== Exercise prompt ==
Look below for the line that has "Piano degli indicatori e dei risultati attesi rendiconto". Set down the lines from there through the line that has "Sistema di valutazione, trasparenza", exactly as written.

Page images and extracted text
===
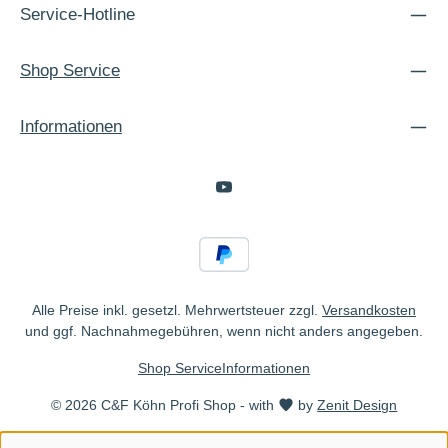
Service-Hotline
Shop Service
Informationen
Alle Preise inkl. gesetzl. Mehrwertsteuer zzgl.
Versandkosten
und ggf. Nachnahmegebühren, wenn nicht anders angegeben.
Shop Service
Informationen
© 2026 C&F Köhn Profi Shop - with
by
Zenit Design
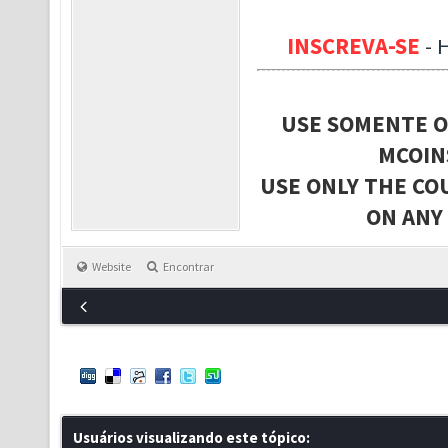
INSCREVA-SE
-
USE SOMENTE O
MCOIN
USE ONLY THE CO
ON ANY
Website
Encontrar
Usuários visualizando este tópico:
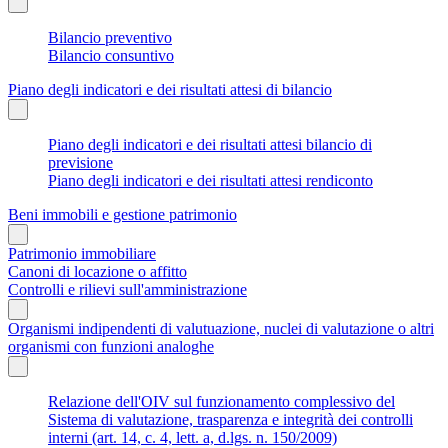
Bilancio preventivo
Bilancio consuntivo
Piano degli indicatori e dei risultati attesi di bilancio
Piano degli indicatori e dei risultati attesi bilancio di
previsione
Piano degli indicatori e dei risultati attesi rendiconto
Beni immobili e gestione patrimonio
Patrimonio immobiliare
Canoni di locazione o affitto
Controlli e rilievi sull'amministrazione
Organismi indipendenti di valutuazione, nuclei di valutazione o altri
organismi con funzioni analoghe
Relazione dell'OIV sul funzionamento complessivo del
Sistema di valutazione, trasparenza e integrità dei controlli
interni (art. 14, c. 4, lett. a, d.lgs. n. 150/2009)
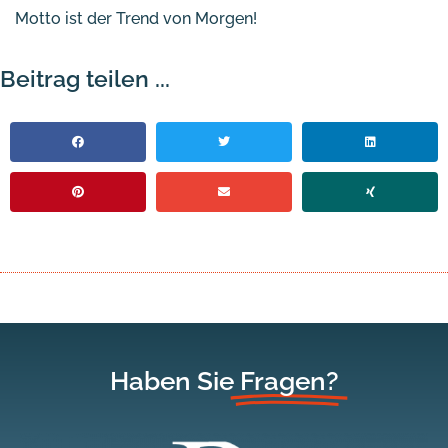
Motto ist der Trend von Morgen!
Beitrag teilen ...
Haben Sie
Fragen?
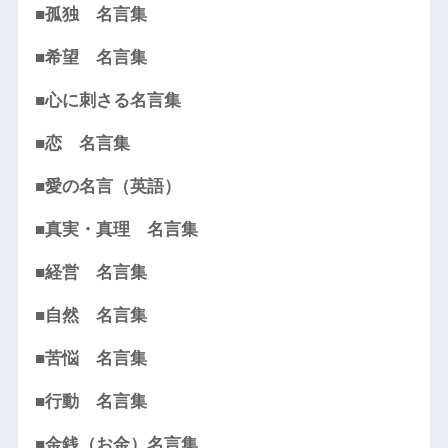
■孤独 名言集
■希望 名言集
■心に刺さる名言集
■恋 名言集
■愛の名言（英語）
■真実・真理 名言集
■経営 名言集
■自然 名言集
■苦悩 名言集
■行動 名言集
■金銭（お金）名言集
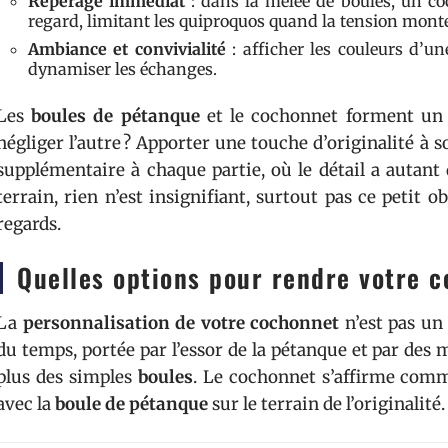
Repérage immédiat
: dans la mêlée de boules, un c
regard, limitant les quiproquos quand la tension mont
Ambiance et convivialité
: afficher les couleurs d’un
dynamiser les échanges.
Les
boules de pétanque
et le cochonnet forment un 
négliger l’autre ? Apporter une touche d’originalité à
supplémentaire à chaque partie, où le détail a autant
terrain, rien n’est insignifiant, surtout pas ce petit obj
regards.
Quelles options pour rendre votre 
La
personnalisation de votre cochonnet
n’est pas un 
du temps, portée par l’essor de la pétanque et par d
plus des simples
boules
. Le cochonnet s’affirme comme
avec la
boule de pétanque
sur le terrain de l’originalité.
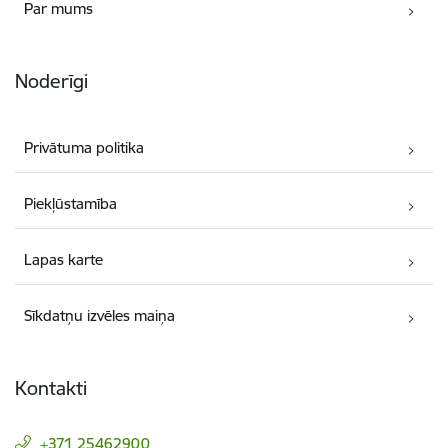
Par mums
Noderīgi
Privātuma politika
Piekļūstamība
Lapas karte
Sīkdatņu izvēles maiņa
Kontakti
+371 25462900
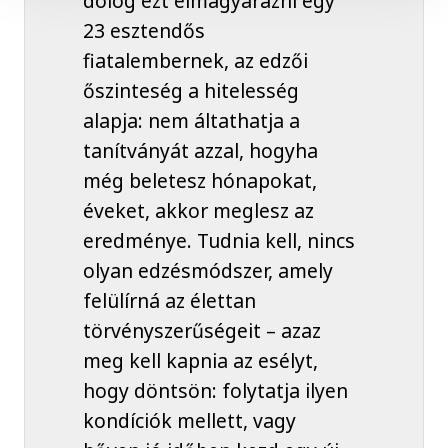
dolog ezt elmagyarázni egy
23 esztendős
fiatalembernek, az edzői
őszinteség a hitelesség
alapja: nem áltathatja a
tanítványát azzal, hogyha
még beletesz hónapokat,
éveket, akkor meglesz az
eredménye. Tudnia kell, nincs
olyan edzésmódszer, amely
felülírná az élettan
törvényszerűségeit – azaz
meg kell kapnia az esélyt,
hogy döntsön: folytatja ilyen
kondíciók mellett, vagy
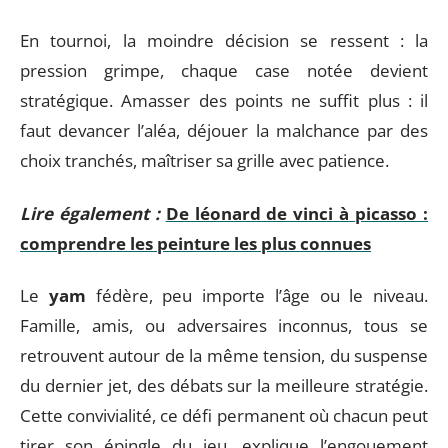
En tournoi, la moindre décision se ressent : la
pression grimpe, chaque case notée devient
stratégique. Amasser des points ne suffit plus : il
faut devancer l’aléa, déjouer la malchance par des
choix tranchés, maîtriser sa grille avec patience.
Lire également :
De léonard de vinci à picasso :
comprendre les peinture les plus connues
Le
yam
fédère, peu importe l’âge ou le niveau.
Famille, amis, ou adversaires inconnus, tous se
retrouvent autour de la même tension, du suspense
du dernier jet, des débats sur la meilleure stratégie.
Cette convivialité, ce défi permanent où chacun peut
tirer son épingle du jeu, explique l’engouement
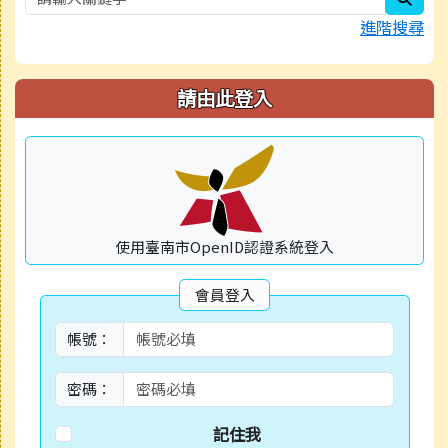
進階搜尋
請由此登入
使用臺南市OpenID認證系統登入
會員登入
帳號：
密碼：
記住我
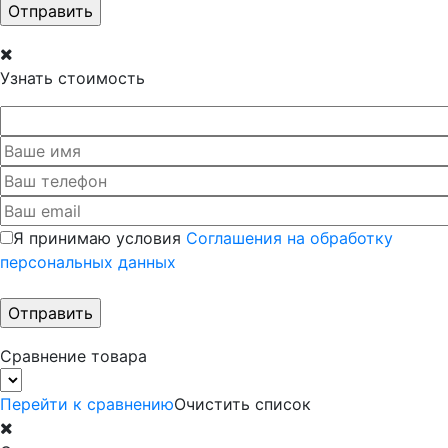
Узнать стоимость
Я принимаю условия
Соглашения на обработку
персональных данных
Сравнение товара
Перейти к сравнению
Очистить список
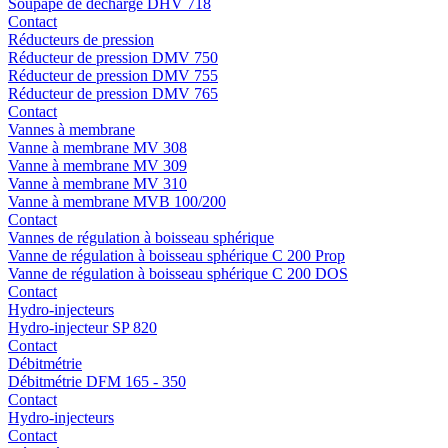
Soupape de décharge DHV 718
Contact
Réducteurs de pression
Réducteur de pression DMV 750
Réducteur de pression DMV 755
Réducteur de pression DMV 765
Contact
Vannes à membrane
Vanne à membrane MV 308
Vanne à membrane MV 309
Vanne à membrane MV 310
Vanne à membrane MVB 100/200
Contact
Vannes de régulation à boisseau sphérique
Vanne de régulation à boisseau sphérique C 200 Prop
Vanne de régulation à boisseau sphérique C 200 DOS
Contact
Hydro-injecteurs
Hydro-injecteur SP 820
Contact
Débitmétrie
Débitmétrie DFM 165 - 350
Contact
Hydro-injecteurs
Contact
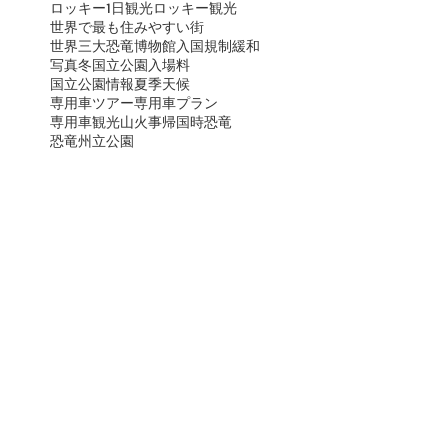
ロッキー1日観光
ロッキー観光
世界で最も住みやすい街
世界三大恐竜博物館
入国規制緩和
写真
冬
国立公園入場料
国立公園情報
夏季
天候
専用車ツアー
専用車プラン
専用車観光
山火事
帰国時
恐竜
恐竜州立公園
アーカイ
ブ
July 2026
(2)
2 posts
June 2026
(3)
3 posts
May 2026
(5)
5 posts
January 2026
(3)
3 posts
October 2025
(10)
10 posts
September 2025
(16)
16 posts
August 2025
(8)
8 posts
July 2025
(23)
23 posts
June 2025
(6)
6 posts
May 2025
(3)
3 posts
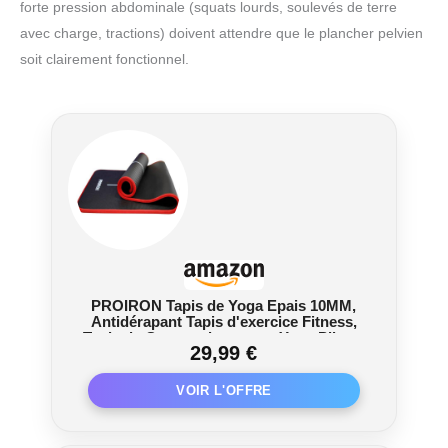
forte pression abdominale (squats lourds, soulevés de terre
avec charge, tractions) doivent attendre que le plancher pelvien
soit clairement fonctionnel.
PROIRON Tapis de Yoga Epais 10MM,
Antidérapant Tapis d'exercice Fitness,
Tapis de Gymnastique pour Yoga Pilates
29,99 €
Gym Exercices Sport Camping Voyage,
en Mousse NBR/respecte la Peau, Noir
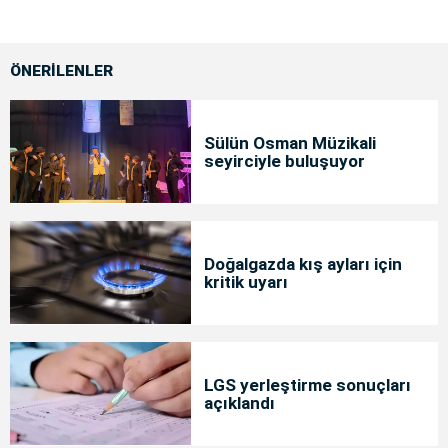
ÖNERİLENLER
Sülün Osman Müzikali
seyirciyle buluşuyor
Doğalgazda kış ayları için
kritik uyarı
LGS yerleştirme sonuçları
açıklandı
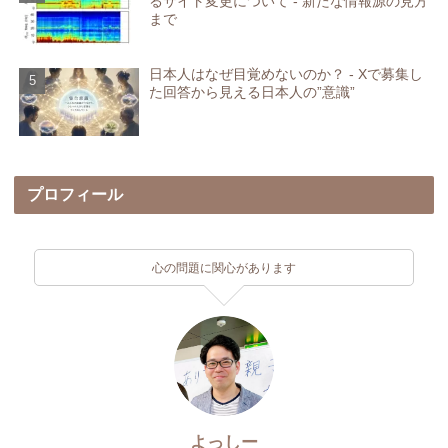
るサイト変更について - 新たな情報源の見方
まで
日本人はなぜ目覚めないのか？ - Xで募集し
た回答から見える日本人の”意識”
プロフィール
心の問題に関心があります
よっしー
===
== Final answer ==
Piano degli indicatori e dei risultati attesi rendiconto
Beni immobili e gestione patrimonio
Patrimonio immobiliare
Canoni di locazione o affitto
Controlli e rilievi sull'amministrazione
Organismi indipendenti di valutuazione, nuclei di valutazione o altri
organismi con funzioni analoghe
Relazione dell'OIV sul funzionamento complessivo del
Sistema di valutazione, trasparenza e integrità dei controlli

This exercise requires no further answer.